# Articulated lamp



## JOAT (Apr 9, 2010)

Not bad at all. I don't care a lot for the shade, but that's easily changed. Articulated Lamp.

I can see a smaller version as a desk lamp, or wall lamp.


----------



## harrysin (Jan 15, 2007)

Clever but not my style.


----------



## TenGees (Sep 12, 2012)

Interesting. Not sure if the base suits it.


----------



## DaninVan (Jan 1, 2012)

I like it, but maybe sub those footstool feet?


----------



## Herb Stoops (Aug 28, 2012)

DaninVan said:


> I like it, but maybe sub those footstool feet?
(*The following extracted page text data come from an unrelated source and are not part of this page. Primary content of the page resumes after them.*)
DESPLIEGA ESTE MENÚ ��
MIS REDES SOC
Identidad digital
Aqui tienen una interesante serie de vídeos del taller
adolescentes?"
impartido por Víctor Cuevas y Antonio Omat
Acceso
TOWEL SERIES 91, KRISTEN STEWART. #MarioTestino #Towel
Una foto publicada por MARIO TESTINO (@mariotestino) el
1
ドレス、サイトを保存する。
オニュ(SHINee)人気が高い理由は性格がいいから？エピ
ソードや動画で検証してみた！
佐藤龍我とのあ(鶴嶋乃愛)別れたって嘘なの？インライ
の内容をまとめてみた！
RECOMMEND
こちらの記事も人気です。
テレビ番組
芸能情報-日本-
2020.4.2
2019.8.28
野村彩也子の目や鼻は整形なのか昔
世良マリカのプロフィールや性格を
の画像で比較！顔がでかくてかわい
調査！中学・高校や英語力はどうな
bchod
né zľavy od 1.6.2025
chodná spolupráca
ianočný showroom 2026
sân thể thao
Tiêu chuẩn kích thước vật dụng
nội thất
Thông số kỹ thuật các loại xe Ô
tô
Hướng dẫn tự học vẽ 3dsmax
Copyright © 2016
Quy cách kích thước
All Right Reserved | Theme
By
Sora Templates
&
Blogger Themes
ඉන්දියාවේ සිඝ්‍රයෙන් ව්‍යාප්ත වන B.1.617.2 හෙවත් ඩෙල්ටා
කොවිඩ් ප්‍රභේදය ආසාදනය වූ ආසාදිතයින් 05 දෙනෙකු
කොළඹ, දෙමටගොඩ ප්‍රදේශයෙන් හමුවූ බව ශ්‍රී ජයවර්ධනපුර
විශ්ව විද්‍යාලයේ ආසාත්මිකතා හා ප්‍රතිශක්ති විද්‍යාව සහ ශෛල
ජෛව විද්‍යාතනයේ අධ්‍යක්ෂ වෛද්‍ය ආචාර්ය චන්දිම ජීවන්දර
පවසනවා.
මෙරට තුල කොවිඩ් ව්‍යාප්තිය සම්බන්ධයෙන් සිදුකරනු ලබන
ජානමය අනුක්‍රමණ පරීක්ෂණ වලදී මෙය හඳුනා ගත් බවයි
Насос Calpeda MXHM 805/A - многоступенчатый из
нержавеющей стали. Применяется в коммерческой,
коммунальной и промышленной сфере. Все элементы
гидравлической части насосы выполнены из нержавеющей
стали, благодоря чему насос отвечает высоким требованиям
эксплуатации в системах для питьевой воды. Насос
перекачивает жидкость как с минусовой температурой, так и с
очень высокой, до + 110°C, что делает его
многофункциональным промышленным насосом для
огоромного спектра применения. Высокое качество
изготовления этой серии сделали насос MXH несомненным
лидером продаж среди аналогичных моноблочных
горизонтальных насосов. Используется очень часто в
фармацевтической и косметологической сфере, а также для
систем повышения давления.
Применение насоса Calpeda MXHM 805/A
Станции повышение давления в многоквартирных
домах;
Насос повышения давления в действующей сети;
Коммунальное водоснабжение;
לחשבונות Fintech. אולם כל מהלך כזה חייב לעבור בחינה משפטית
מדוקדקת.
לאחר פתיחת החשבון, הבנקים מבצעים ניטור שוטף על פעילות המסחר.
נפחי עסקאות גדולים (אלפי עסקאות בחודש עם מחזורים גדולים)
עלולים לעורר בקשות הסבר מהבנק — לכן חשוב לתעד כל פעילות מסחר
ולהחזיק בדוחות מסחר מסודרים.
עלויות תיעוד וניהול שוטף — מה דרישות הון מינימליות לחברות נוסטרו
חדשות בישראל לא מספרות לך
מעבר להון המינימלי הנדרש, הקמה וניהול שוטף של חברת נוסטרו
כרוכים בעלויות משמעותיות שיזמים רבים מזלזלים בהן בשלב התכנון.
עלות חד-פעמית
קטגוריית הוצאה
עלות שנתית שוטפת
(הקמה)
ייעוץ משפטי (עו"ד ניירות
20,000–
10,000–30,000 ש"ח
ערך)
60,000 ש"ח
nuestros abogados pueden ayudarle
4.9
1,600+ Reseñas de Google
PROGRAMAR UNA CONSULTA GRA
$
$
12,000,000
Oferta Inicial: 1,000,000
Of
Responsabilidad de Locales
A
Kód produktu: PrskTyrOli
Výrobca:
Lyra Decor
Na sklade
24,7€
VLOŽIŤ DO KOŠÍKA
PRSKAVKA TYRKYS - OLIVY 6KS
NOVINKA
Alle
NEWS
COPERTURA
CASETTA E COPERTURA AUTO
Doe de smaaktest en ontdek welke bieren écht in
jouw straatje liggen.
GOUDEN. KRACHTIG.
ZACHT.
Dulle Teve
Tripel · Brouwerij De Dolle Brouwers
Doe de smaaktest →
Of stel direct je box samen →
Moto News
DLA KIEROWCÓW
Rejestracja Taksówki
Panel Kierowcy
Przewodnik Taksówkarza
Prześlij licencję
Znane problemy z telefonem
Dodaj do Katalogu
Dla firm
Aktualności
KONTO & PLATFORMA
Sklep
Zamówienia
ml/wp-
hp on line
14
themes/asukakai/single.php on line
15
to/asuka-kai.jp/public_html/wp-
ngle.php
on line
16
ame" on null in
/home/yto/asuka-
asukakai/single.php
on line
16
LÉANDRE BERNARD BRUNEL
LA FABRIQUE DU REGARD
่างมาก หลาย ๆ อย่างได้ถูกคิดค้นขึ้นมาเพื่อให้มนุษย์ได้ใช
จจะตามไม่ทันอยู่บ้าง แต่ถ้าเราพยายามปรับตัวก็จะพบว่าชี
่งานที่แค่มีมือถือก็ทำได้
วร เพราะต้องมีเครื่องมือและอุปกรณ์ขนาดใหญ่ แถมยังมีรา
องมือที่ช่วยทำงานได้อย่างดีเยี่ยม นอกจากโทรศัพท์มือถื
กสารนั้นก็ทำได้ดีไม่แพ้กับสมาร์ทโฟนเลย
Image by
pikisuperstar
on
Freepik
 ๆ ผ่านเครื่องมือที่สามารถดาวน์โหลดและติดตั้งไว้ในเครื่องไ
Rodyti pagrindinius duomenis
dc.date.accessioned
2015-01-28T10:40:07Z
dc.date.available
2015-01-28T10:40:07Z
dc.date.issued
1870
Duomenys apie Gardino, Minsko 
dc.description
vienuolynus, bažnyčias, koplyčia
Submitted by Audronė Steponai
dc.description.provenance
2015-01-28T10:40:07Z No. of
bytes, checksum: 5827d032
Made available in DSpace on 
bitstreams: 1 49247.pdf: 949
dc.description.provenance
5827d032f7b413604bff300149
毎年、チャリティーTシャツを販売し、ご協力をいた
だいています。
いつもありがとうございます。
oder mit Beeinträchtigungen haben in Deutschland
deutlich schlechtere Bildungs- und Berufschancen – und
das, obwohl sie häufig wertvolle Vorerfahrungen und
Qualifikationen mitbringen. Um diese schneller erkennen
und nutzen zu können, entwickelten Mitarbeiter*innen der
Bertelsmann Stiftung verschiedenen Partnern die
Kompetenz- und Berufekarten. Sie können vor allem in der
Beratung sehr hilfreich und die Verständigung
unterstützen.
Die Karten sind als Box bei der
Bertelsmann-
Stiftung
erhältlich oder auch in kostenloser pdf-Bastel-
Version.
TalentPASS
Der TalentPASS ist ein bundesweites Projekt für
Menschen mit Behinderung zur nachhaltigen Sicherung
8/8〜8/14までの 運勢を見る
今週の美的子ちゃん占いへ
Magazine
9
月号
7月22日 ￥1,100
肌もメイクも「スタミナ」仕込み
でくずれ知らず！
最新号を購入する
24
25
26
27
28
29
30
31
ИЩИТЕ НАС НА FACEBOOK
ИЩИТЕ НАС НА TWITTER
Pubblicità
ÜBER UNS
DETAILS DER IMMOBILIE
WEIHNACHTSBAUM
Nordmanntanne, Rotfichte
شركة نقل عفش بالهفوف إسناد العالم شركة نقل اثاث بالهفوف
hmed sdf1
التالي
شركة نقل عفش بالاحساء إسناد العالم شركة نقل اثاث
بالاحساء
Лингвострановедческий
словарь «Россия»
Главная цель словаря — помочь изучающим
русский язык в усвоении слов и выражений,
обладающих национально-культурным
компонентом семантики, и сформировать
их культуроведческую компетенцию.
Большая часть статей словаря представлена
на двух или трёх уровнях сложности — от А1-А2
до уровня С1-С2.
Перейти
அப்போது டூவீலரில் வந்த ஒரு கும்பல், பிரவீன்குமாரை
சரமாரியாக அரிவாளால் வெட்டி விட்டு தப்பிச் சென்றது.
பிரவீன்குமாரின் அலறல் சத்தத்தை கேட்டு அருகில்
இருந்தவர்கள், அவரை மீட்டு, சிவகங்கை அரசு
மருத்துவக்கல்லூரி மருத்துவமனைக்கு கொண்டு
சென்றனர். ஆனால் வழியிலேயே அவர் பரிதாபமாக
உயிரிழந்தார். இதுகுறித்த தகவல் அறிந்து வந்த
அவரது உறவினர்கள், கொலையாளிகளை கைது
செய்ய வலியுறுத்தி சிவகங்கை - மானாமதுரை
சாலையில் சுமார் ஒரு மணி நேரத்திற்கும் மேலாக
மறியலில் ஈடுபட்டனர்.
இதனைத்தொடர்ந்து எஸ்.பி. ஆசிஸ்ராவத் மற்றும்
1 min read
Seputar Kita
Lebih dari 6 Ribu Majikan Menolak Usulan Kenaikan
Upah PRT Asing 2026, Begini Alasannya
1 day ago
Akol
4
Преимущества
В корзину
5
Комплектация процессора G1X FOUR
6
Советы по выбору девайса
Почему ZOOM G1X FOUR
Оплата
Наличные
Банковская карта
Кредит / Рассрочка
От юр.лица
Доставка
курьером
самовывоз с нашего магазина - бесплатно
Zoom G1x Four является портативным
There is a his and her version of that ,Dan, but they won't allow it on this forum.
just saying,
Herb


----------



## DesertRatTom (Jul 3, 2012)

Herb Stoops said:


> There is a his and her version of that ,Dan, but they won't allow it on this forum.
> just saying,
> Herb


Herb, your information is sufficient. The image is conjured. :grin:


----------



## Herb Stoops (Aug 28, 2012)

DesertRatTom said:


> Herb, your information is sufficient. The image is conjured. :grin:


Dan's is the Alternate gender, one I think.

Herb


----------



## DaninVan (Jan 1, 2012)

Which alternate?


----------



## Herb Stoops (Aug 28, 2012)

DaninVan said:


> Which alternate?


The Political Correct one.
Herb


----------



## Knothead47 (Feb 10, 2010)

I clicked on the link but didn't see any picture of the lamp. Am I missing something?


----------



## DaninVan (Jan 1, 2012)

*One Picture Is Worth...*



Knothead47 said:


> I clicked on the link but didn't see any picture of the lamp. Am I missing something?


This one...
https://cdn.instructables.com/FX8/NCFC/JIEU3F8L/FX8NCFCJIEU3F8L.LARGE.jpg


----------



## Herb Stoops (Aug 28, 2012)

DaninVan said:


> This one...
> https://cdn.instructables.com/FX8/NCFC/JIEU3F8L/FX8NCFCJIEU3F8L.LARGE.jpg


Make a good 2X4 challenge entry. Make the shade out of wood.

Herb


----------



## DaninVan (Jan 1, 2012)

*Idea*



Herb Stoops said:


> Make a good 2X4 challenge entry. Make the shade out of wood.
> 
> Herb


Excellent suggestion, Herb!


----------



## Knothead47 (Feb 10, 2010)

Got it. Thanks for "enlightening" me. Most unusual.


----------



## DesertRatTom (Jul 3, 2012)

How would you ever keep the joints solid enough to keep the lamp from just slumping to the floor?


----------



## DaninVan (Jan 1, 2012)

Titebond II... 

A machine screw, fender washers, and the type of knob we use for jigs, through each of the joints. But yeh, I was thinking the same thing; there's a lot of potential torque at each joint.
The articulated desk lights use springs to act as a counter rotational force.


----------



## Bruce Whitney (May 2, 2010)

*Articulated Hose Holder*

Nice lamp . . .and 
You just gave me a plan for an articulated shop vac hose holder. Thanks.:nerd:


----------



## TWheels (May 26, 2006)

I could see this thing as an interesting thing to build and have.


----------